The freedom to assemble endless digital miscellanies is arguably only a symptom of today's economic order, in which amassing vast personal fortunes threatens the liberty of ordinary citizens. The Wella tycoon Thomas Olbricht's Wunderkammer is a case in point. This is on display in his Berlin gallery, called simply "ME"—for "Moving Energies"—and features a large number of skulls which, Olbricht has said in interviews, signify his preoccupation with his own mortality.
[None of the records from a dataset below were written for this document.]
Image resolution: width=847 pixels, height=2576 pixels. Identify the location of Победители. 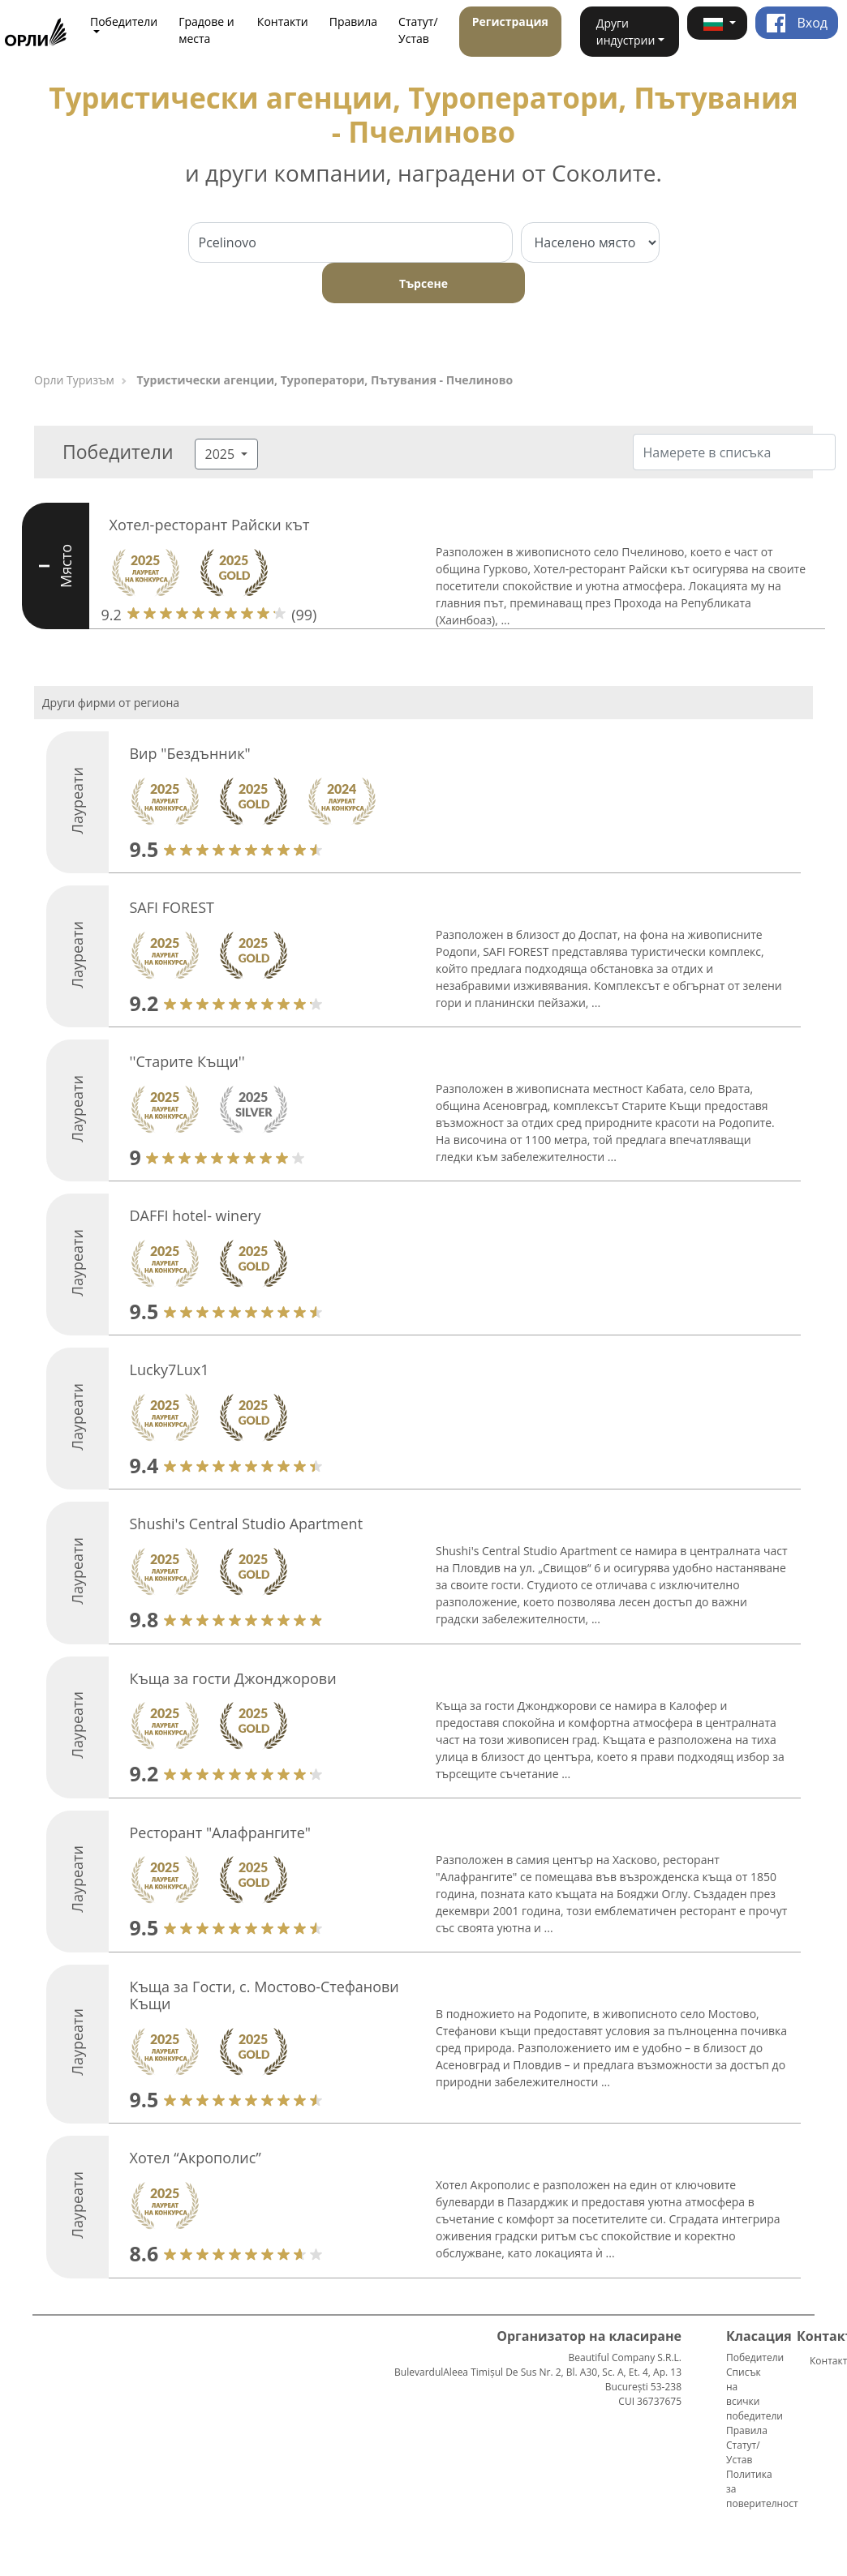 (755, 2357).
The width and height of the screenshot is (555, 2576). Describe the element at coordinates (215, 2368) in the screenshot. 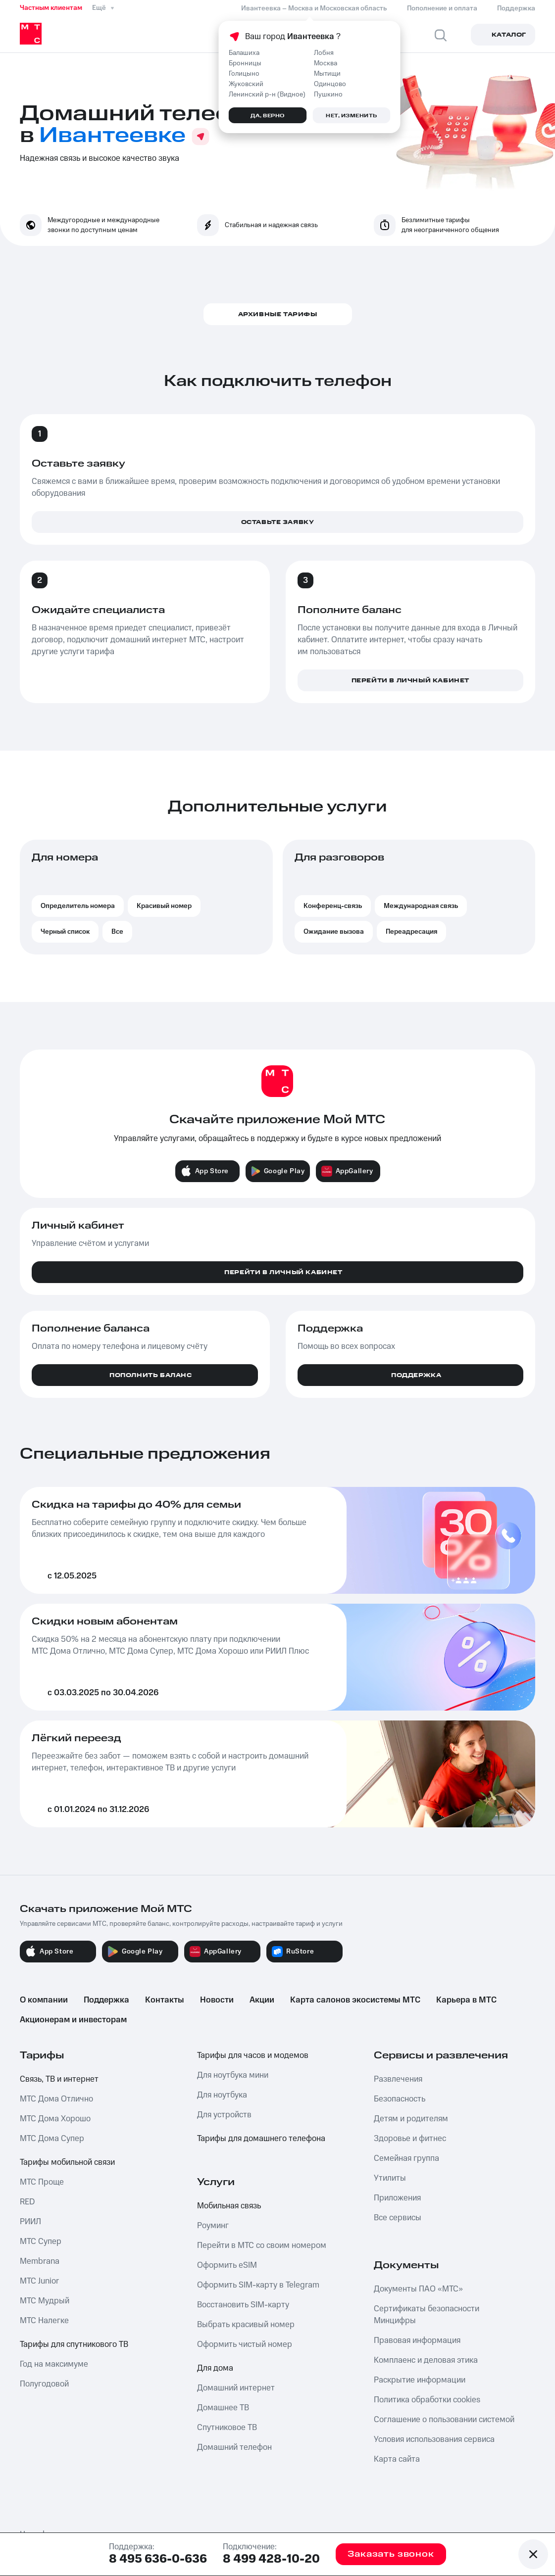 I see `Для дома` at that location.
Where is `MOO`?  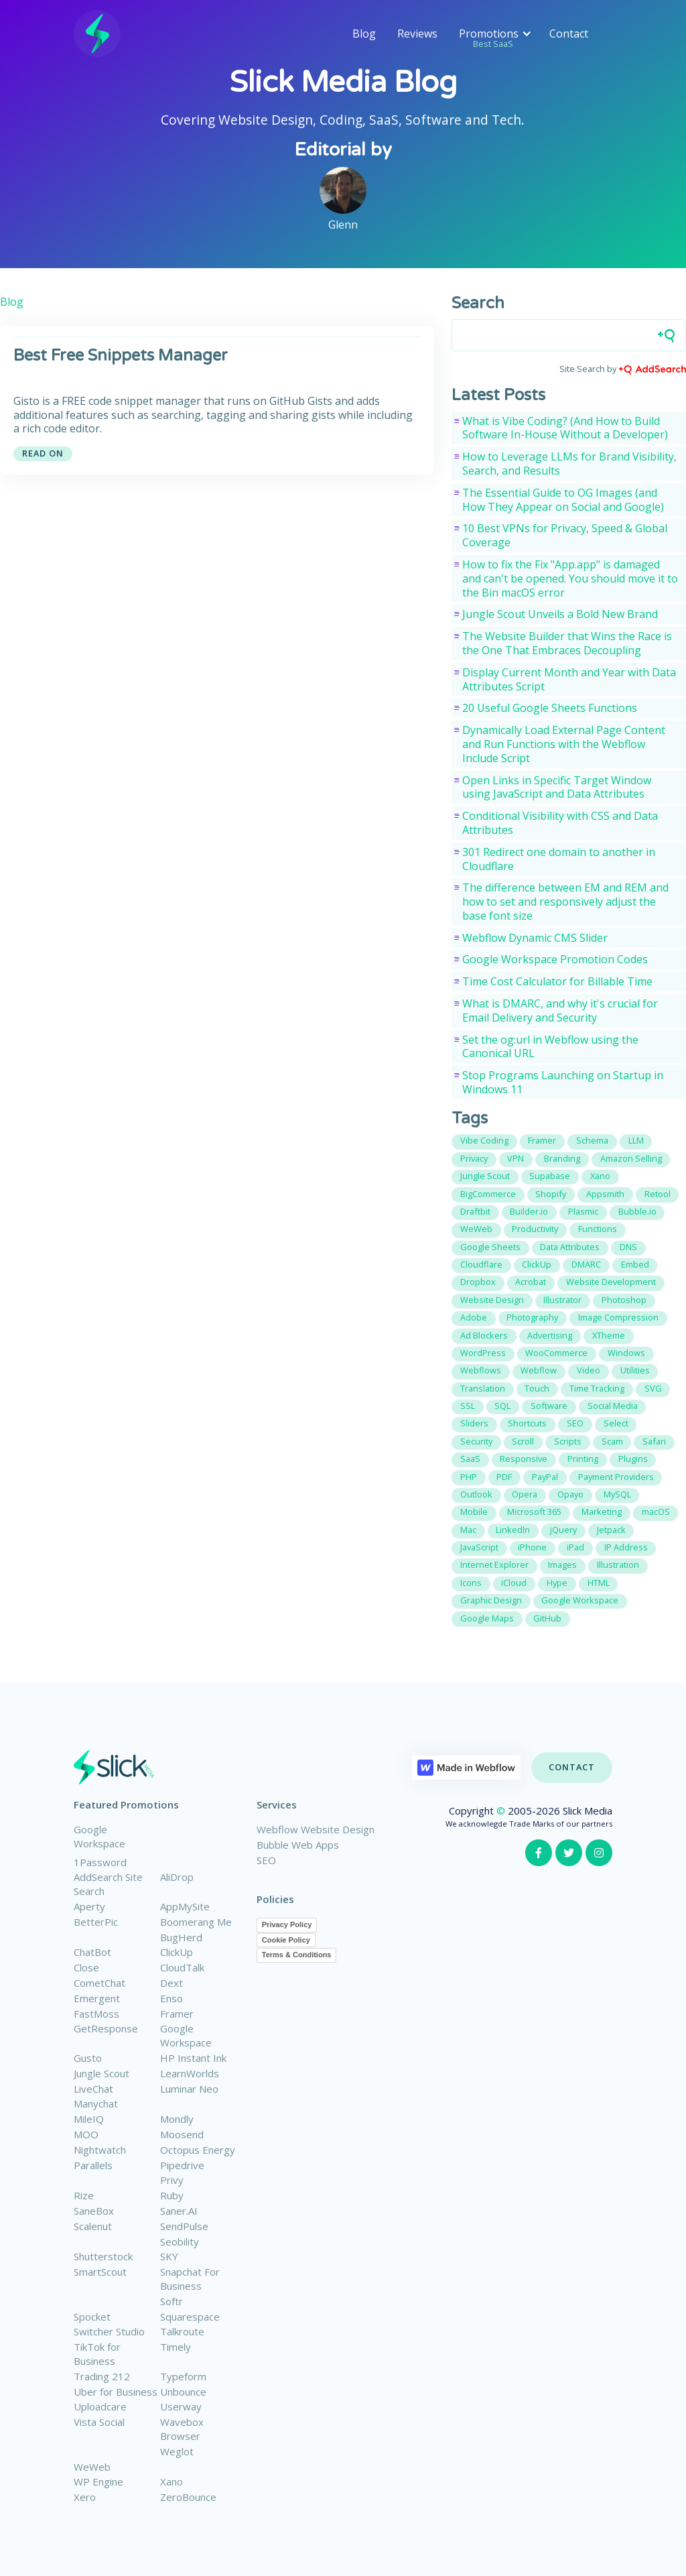 MOO is located at coordinates (86, 2134). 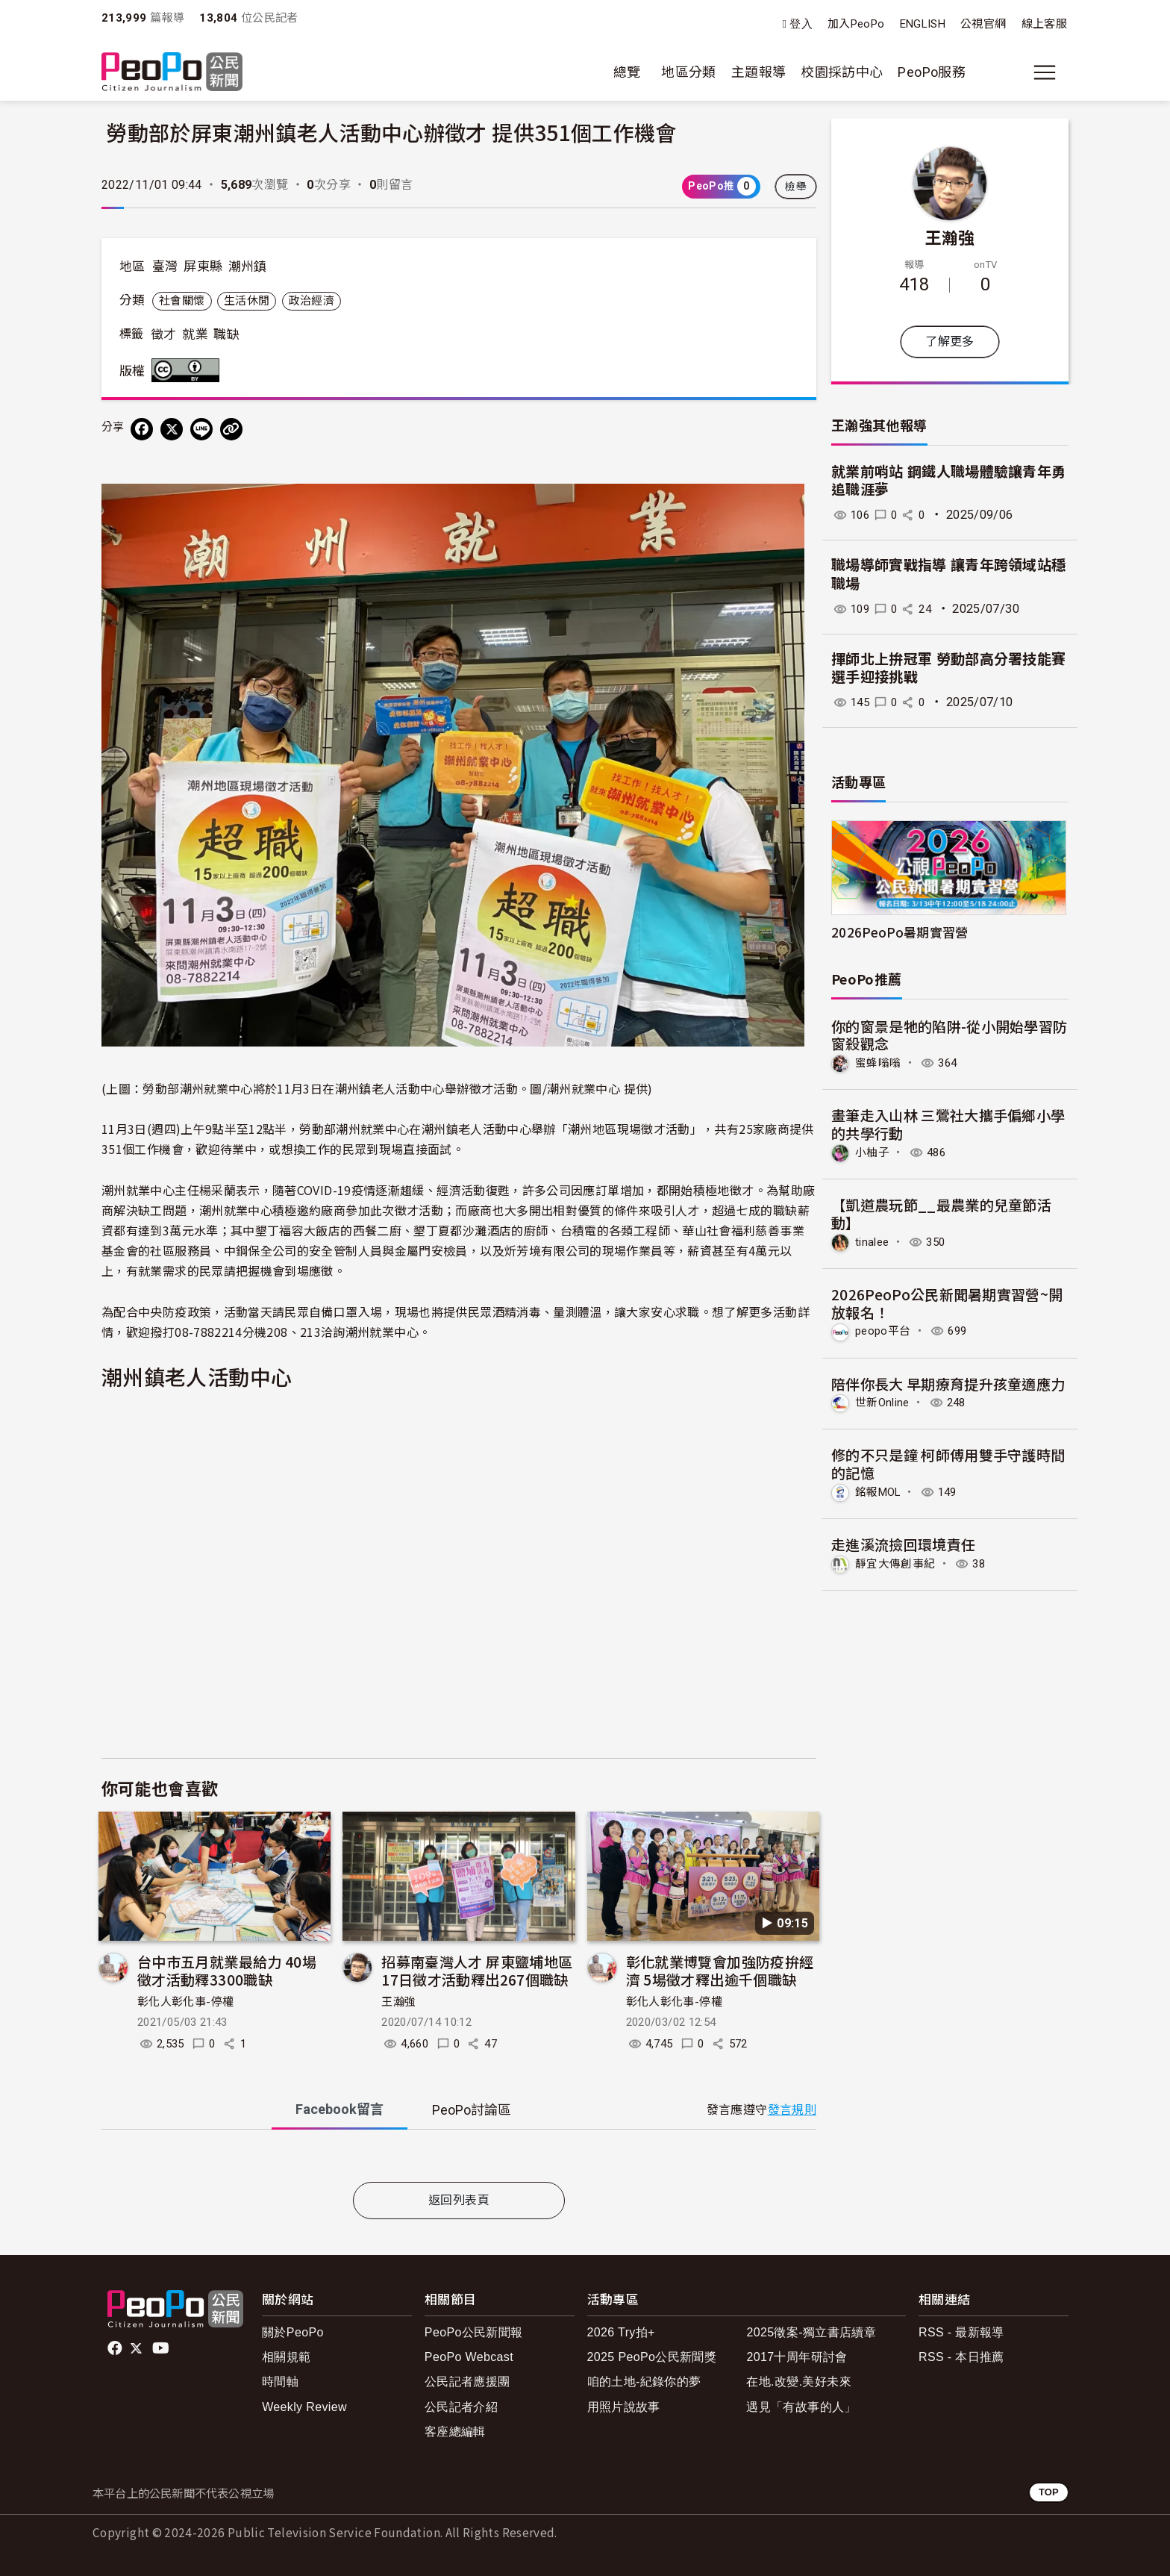 The width and height of the screenshot is (1170, 2576). Describe the element at coordinates (900, 932) in the screenshot. I see `2026PeoPo暑期實習營` at that location.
Welcome to the early-modern 21st century, where princely fortunes allow individual collectors to parade their private neuroses as public exhibitions, with the Wunderkammer heralding a turn from the public museum back to the aristocratic chamber.
Snowden's disclosures raise questions about the collusion between the state and private enterprise in managing big data. The vision here is indeed one of total knowledge for the security state and private corporations, which know more and more about us, while we know less and less about them. Evgeny Morozov puts the problem bluntly: "Is smart making us dumb?"
As wealth and influence continue to be narrowed from public to private in our new Gilded Age, the value of curiosity once again comes into focus. It offers an attractive antidote to the mindless instrumentalism of much contemporary capitalist culture. But now's the time for curiosity to rediscover its political heritage, before it becomes irrelevant to a new generation in need of action, not just play.